Problem to solve
Count every line below that holds "Signup". Number only.

Bounding box prediction data
++++++++++
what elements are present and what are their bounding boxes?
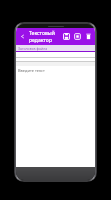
button[interactable]: Save	[61, 29, 71, 44]
button[interactable]: Back	[16, 30, 29, 43]
staticText: Текстовый	[29, 30, 55, 37]
staticText: Введите текст	[18, 68, 45, 73]
button[interactable]: Введите текст	[16, 66, 95, 167]
button[interactable]: New	[72, 29, 82, 44]
staticText: Заголовок файла	[18, 46, 48, 51]
button[interactable]: Delete	[83, 29, 93, 44]
button[interactable]: Заголовок файла	[16, 45, 95, 51]
staticText: редактор	[29, 37, 52, 44]
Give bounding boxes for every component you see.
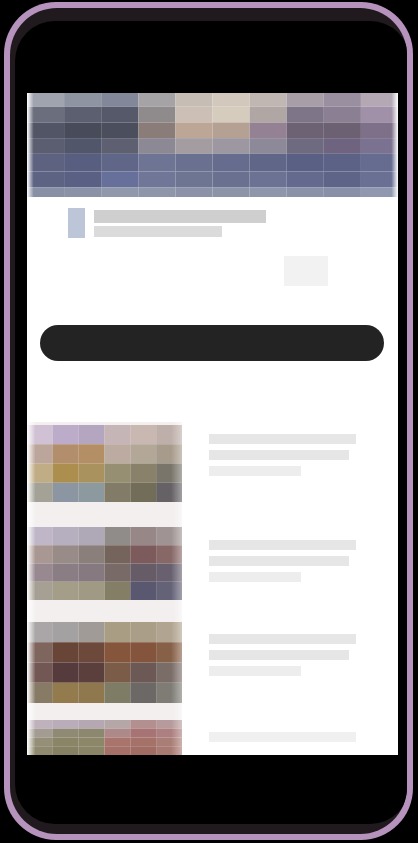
button[interactable] bbox=[27, 425, 398, 506]
button[interactable] bbox=[27, 720, 398, 755]
button[interactable] bbox=[40, 325, 384, 361]
button[interactable] bbox=[27, 622, 398, 707]
button[interactable] bbox=[27, 527, 398, 604]
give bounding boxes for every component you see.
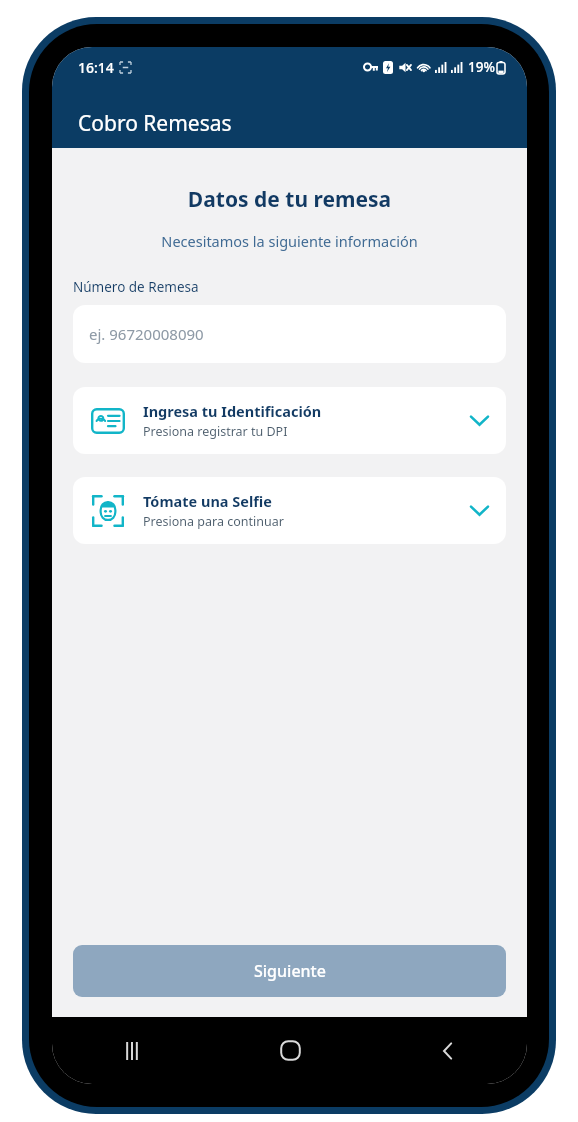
staticText: Tómate una Selfie — [143, 491, 272, 511]
staticText: Ingresa tu Identificación — [143, 401, 322, 421]
staticText: Presiona registrar tu DPI — [143, 423, 288, 440]
staticText: Siguiente — [254, 960, 326, 982]
button[interactable]: Home — [211, 1017, 369, 1084]
staticText: 19% — [468, 58, 495, 76]
button[interactable]: Siguiente — [73, 945, 506, 997]
button[interactable]: Ingresa tu Identificación — [73, 387, 506, 454]
staticText: Datos de tu remesa — [52, 185, 527, 214]
button[interactable]: Tómate una Selfie — [73, 477, 506, 544]
button[interactable]: Back — [369, 1017, 527, 1084]
staticText: Cobro Remesas — [78, 109, 232, 138]
staticText: 16:14 — [78, 58, 114, 77]
button[interactable]: ej. 96720008090 — [73, 305, 506, 363]
staticText: Presiona para continuar — [143, 513, 284, 530]
staticText: Número de Remesa — [73, 278, 199, 296]
button[interactable]: Recents — [52, 1017, 211, 1084]
staticText: ej. 96720008090 — [89, 324, 204, 344]
staticText: Necesitamos la siguiente información — [52, 231, 527, 251]
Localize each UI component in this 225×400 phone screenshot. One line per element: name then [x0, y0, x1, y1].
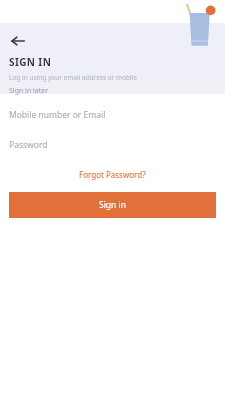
staticText: Mobile number or Email: [9, 109, 106, 121]
button[interactable]: Password: [9, 133, 216, 157]
staticText: Sign in later: [9, 86, 49, 96]
button[interactable]: Sign in: [9, 192, 216, 218]
staticText: Log in using your email address or mobil…: [9, 73, 138, 82]
staticText: Forgot Password?: [79, 169, 146, 180]
button[interactable]: Back: [4, 27, 32, 55]
staticText: Password: [9, 139, 48, 151]
staticText: Sign in: [99, 199, 126, 211]
button[interactable]: Forgot Password?: [77, 167, 148, 182]
button[interactable]: Mobile number or Email: [9, 103, 216, 127]
staticText: SIGN IN: [9, 55, 52, 69]
button[interactable]: Sign in later: [9, 86, 49, 96]
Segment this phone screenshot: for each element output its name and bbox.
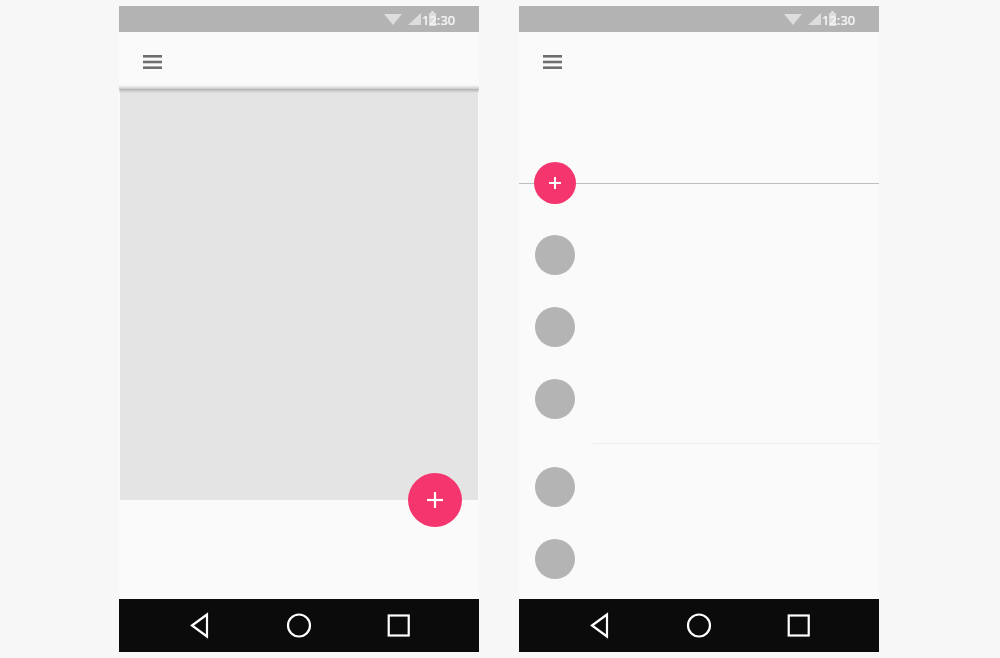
button[interactable]: Contact	[535, 467, 575, 507]
button[interactable]: Menu	[532, 42, 572, 82]
button[interactable]: Add	[408, 473, 462, 527]
button[interactable]: Contact	[535, 539, 575, 579]
button[interactable]: Add	[534, 162, 576, 204]
staticText: 12:30	[422, 11, 456, 29]
button[interactable]: Menu	[132, 42, 172, 82]
button[interactable]: Contact	[535, 307, 575, 347]
staticText: 12:30	[822, 11, 856, 29]
button[interactable]: Contact	[535, 235, 575, 275]
button[interactable]: Contact	[535, 379, 575, 419]
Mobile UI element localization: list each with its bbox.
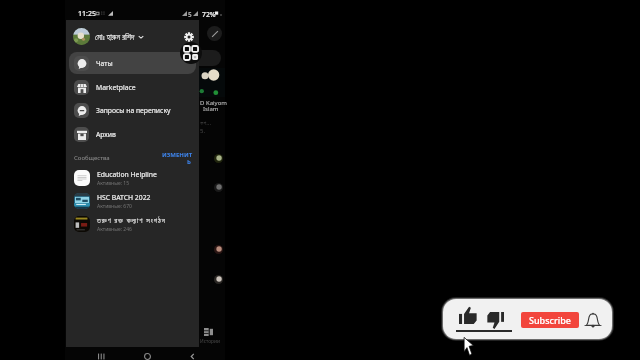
- button[interactable]: Back: [187, 351, 198, 360]
- button[interactable]: Запросы на переписку: [69, 99, 196, 121]
- button[interactable]: ИЗМЕНИТ: [162, 151, 196, 167]
- staticText: 72%: [202, 10, 216, 19]
- button[interactable]: Settings: [182, 30, 196, 44]
- staticText: 5: [188, 10, 192, 19]
- staticText: কগ...: [200, 119, 212, 127]
- button[interactable]: HSC BATCH 2022: [69, 190, 196, 212]
- staticText: Активные: 246: [97, 226, 132, 233]
- staticText: 5.: [200, 127, 206, 135]
- button[interactable]: Чаты: [69, 52, 196, 74]
- staticText: মোঃ হারুন রশিদ: [95, 31, 135, 42]
- staticText: 11:25: [78, 9, 96, 19]
- staticText: Education Helpline: [97, 170, 157, 179]
- button[interactable]: Like: [457, 304, 479, 326]
- button[interactable]: Notifications: [585, 312, 601, 328]
- button[interactable]: App grid: [180, 42, 202, 64]
- button[interactable]: Marketplace: [69, 76, 196, 98]
- staticText: তরুণ রক্ত কল্যাণ সংগঠন: [97, 216, 166, 225]
- staticText: Subscribe: [529, 314, 571, 326]
- staticText: HSC BATCH 2022: [97, 193, 151, 202]
- staticText: D Kaiyom: [200, 99, 227, 107]
- staticText: Сообщества: [74, 154, 110, 162]
- staticText: Чаты: [96, 59, 113, 68]
- button[interactable]: Dislike: [484, 309, 506, 331]
- staticText: Islam: [203, 105, 219, 113]
- button[interactable]: Архив: [69, 123, 196, 145]
- button[interactable]: Recents: [96, 351, 107, 360]
- staticText: Запросы на переписку: [96, 106, 171, 115]
- staticText: Marketplace: [96, 83, 136, 92]
- staticText: Ь: [187, 158, 191, 166]
- staticText: Активные: 670: [97, 203, 132, 210]
- staticText: Истории: [200, 338, 220, 345]
- staticText: ИЗМЕНИТ: [162, 151, 193, 159]
- button[interactable]: New message: [207, 26, 222, 41]
- button[interactable]: Home: [142, 351, 153, 360]
- staticText: Архив: [96, 130, 116, 139]
- button[interactable]: [73, 28, 90, 45]
- button[interactable]: Education Helpline: [69, 167, 196, 189]
- staticText: Активные: 15: [97, 180, 130, 187]
- button[interactable]: Subscribe: [521, 312, 579, 328]
- button[interactable]: তরুণ রক্ত কল্যাণ সংগঠন: [69, 213, 196, 235]
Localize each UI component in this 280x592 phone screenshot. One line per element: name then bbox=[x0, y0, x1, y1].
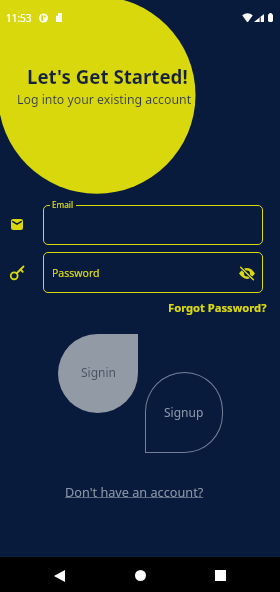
button[interactable]: Password bbox=[43, 252, 263, 293]
button[interactable]: Home bbox=[135, 570, 146, 581]
staticText: Don't have an account? bbox=[65, 483, 207, 500]
staticText: 11:53 bbox=[6, 11, 32, 25]
staticText: Log into your existing account bbox=[17, 91, 192, 108]
button[interactable]: Signup bbox=[145, 372, 223, 453]
button[interactable] bbox=[43, 205, 263, 245]
staticText: Email bbox=[52, 199, 74, 210]
button[interactable]: Toggle password visibility bbox=[239, 267, 255, 280]
button[interactable]: Back bbox=[54, 570, 65, 582]
staticText: Let's Get Started! bbox=[27, 64, 188, 89]
staticText: Password bbox=[52, 266, 100, 280]
staticText: Forgot Password? bbox=[168, 300, 267, 315]
staticText: Signin bbox=[81, 364, 116, 380]
button[interactable]: Forgot Password? bbox=[168, 300, 267, 315]
staticText: Signup bbox=[164, 404, 204, 420]
button[interactable]: Signin bbox=[58, 334, 138, 413]
button[interactable]: Don't have an account? bbox=[65, 483, 207, 500]
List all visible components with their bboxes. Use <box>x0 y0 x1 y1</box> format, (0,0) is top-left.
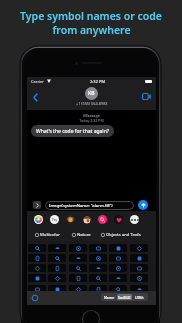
++++++++++
Finished exercise
2